A cordless drill with a very long drill bit makes quick work of the catalyst material. It'll come out in huge chunks once a few holes are drilled in it. The best delete pipe is one that doesn't look like a delete pipe.
Its a ceramic looking honeycomb with extremely small holes. The biggest problem is soot building up and clogging the holes, since the material itself doesn't change as it does its job. That's why it is so valuable, a catalyst isn't consumed it just spurs other materials to chemically react in its presence. Old converters have the soot and rusty metal removed and the powder goes right into a new outer shell. The feedback line is designed to introduce more oxygen into the converter to assist the catalyst in chemically reacting more pollutants. The increased oxygen was considered a good thing until fuel injection systems starting to rely on oxygen sensors to control the percentage of fuel vapor injected. Its no longer necessary when severely rich or lean conditions are eliminated and its not even an option on modern cars with a downstream oxygen sensor. A universal catalytic converter comes with a cap on the input line to be used with fuel injected motors. Once you remove that cap you have an exhaust leak unless it is connected to a system designed with a one way check valve to prevent exhaust from coming out.

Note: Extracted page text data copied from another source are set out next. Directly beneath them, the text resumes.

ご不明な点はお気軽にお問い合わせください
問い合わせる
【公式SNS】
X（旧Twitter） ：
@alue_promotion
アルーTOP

Specifically the increased oxygen was said to react with unburned fuel particles and cause a secondary combustion that would heat up the converter, in turn increasing the effectiveness of the catalyst with the higher internal temperatures. The hotter your catalytic converter is, the more likely harmful secondary outputs like NOx and carbon monoxide will react to form harmless water vapor or carbon dioxide. That means that capping off the OEM converter input or having an inoperative pulse-air system will decrease the temperature of the catalytic converter, not increase it. Only soot buildup and the resulting restriction and back pressure can cause an increase in temperature, but its effective enough to make the catalytic converter get so hot that it glows red before its bad enough to stall the engine. This link doesn't offer much in the "Air Injection" section, but for what its worth it does support the statements I made.

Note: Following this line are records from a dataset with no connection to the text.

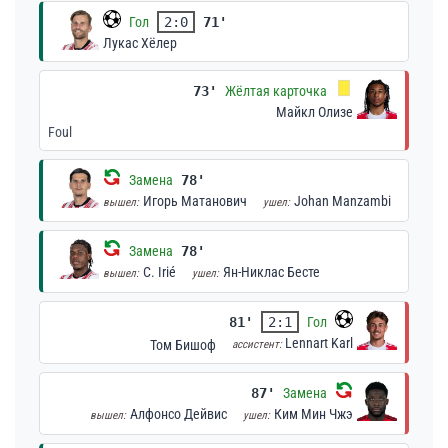
Гол
2:0
71'
Лукас Хёлер
73'
Жёлтая карточка
Майкл Олизе
Foul
Замена
78'
Игорь Матанович
Johan Manzambi
вышел:
ушел:
Замена
78'
C. Irié
Ян-Никлас Бесте
вышел:
ушел:
81'
2:1
Гол
Lennart Karl
Том Бишоф
ассистент:
87'
Замена
Алфонсо Дейвис
Ким Мин Чжэ
вышел:
ушел:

http://en.wikipedia.org/wiki/Catalytic_converter The converter starts to get super hot during operation long before it puts so much back pressure on the engine that it stops running well. My Jeep Cherokee had a rug fire as a direct result of the converter underneath it. That happened around 230K miles on the OEM converter, before we could tell the engine was struggling. Thankfully it was my third car fire, so a fire extinguisher was on hand. Obviously I've learned the hard way to replace them at least every 150K miles. At night I walked past our Eagle sedan once and the ground was glowing because the converter was cherry red. Replacing that one made a huge difference to the engine, but it was the threat of fire that motivated us to do it.